Friday, July 10, 2015

Google Tag Manager certificate

One more certificate of mastering one more very useful tool from Google. This time it is Google Tag Manager. I've already used it in my work. But now my knowledge about it is more consistent.
Looking forward to work with GTM closer while implementing and customizing analytics on websites and mobile.

Monday, July 6, 2015

Kaggle Walmart competition

Just submitted my code on GitHub, which gave me the first Kaggle badge (top 25%).
I used Gradient Boosting with R package caret. But before that, there was a lot of preprocessing.
This was my second Kaggle competition. I finished 86th out of 485 participants, 1% of score difference with the winner.
Probably not bad for the start :)

Sunday, July 5, 2015

Google Analytics certified

I've worked with Google Analytics almost since its birth in 2005. And didn't pay too much attention to certification. But now it's done! I just passed GAIQ exam and got 95% mark. So now I'm Google Analytics certified:;idtf=112782820638777969559;

Thanks to Google for that brilliant tool!

Tuesday, June 9, 2015

Wine quality assessment app

Developing Data Products course, ninth and last in Coursera's Data Science Specialization, finished. As a course project, we had to build web-application with elements of machine learning. And then make a pitch presentation for that app. We were expected to use Shiny package and platform to publish our projects on the web.

I found an interesting dataset of Portugal wines' chemical characteristics and assessed quality in UCI repository. It gave me an idea that one can predict wine quality after chemical analysis.
Random Forest was chosen as a modelling tool. I hosted the model right on my github account:

And there you are! :)

Pitch presentation was restricted by five pages including the cover. I added a bit of humor in it :) Use right and left arrows on your keyboard to turn pages.

Tuesday, May 5, 2015

Machines are learned!

It finally happened! Machine Learning course on Coursera finished.
Mixed feelings as after an excellent movie. It's great that the good guys have won, but it's very interesting what will happen next! :)

All lectures have been very engaging. I've watched many of them two or three times. Now I have a notebook full of lecture notes. Hope Andrew will eventually write a book which I will definitely buy.
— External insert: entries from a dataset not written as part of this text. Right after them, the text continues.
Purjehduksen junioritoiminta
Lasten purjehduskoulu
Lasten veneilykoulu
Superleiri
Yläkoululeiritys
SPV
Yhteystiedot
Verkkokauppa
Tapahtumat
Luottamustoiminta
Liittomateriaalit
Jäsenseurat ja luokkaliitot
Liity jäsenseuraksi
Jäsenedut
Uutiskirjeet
All programming assignments were far from "annoying homework", but rather interesting little challenges and at the same time the continuation of lectures with many practical tips and tricks inside.

I'm proud to get maximum grade, 100%. As a course bonus, I've connected on LinkedIn with lots of my classmates from all around the world! My network has grown several times.
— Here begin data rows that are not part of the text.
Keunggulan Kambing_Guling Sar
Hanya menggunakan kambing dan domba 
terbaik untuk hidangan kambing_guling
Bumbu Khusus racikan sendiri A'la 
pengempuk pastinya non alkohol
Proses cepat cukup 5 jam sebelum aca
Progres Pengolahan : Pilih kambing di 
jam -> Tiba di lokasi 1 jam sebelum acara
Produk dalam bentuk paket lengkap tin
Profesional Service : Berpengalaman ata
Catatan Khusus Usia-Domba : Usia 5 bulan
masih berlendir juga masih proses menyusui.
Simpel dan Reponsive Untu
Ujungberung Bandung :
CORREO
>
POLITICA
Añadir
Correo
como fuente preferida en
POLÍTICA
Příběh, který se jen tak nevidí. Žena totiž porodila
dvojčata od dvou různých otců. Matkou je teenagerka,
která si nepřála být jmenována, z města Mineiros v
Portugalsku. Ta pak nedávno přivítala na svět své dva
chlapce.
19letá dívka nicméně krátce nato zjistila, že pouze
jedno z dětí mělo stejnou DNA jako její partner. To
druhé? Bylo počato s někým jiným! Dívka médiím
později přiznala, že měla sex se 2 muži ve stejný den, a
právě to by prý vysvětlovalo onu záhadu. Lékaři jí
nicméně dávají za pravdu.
Want to say Thank You Very Much to our instructor, Andrew Ng, professor of Stanford University. That was an amazing experience!

Wednesday, April 8, 2015

Workout in a right way

Do you do physical exercises? Do you do it right? :)
Our course project in Practical Machine Learning course was about this topic. Several people put on an accelerometers and performed some exercises the right and the wrong way (consciously). So our task was to build the model to predict whether a person does barbell lifts correctly or incorrectly.
I used Random Forest and Gradient Boosting algorithms. RF has won in a Cross-Validation. Here is my report:

Traditionally, many thanks to our instructor Jeff Leek, professor of Johns Hopkins University!

Saturday, March 7, 2015

Statistical Inference and Regression Models

That was different! Two new courses in Data Science Specialization on Coursera. Two courses of almost pure mathemathics. Pure pleasure! :) Many thanks to my instructor Brian Caffo, professor of Johns Hopkins University!
Even though these concepts are mostly familiar to me thanks to my alma mater, Moscow State University, it's very useful to see them again in combination with R language.

Monday, February 2, 2015

A project for Reproducible Research

Just finished a big report for the course project. This was a part of Reproducible Research course on Coursera.
The subject of the analysis was the most severe weather events and their consequences with respect to population health and economics.
A couple of interesting details.
I used generalized Levenshtein distance to handle raw data. Event coding in formal instruction and in real database weren't identical.
One of the tasks was to draw at least one plot. So I've made two US maps of weather events impact on population health and economics.

Tuesday, January 27, 2015

Machine Learning

Enrolled in Machine Learning course on Coursera.
The instructor is Stanford Professor and Coursera founder Andrew Ng! Looking forward for a very fun couple of months :)